In terms of disadvantageous locations, Stegron’s ability won’t work at Deep Space or Knowhere, which prevent On Reveal effects from happening at them. Additionally, Stegron should be played with caution when there are locations on the board that restrict what can be played directly on them, such as Death’s Domain and the Sanctum Sanctorum, to avoid giving an opponent an easy location win.
Stegron in the Comics
Created by Len Wein and Gil Kane, Dr. Vincent Stegron debuted in MARVEL TEAM-UP (1972) #19. Originally, Stegron worked with Dr. Curt Connors and created a modified version of the formula that turned that character into The Lizard. This new iteration of the formula contained dinosaur DNA and, when taken, turned Stegron into a Stegosaurus-like monster.

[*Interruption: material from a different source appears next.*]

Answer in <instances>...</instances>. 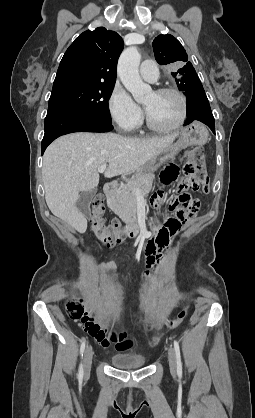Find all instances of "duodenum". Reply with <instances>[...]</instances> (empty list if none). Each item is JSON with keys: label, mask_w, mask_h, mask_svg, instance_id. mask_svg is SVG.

When in his dinosaur form, Stegron possesses incredible strength and durability, in addition to a powerful tail and claws. In the comics, he’s often used these powers to knock characters out of the way an almost unusual amount. MARVEL TEAM-UP #19 and #20 alone, for example, see Stegron knock Spider-Man off a single floating platform twice and use his hordes of dinosaurs to push New York City civilians out of his way. The connection to his ability in MARVEL SNAP is then pretty clear.
As for his design, Stegron has had a lot of different looks since the ‘70s. Most have depicted him with a uniformly colored torso and chest. The version in MARVEL SNAP, though, comes from his appearance in SPIDER-MAN & THE X-MEN (2014), where Stegron had lighter colored pectorals and a stripe going up the center of his body.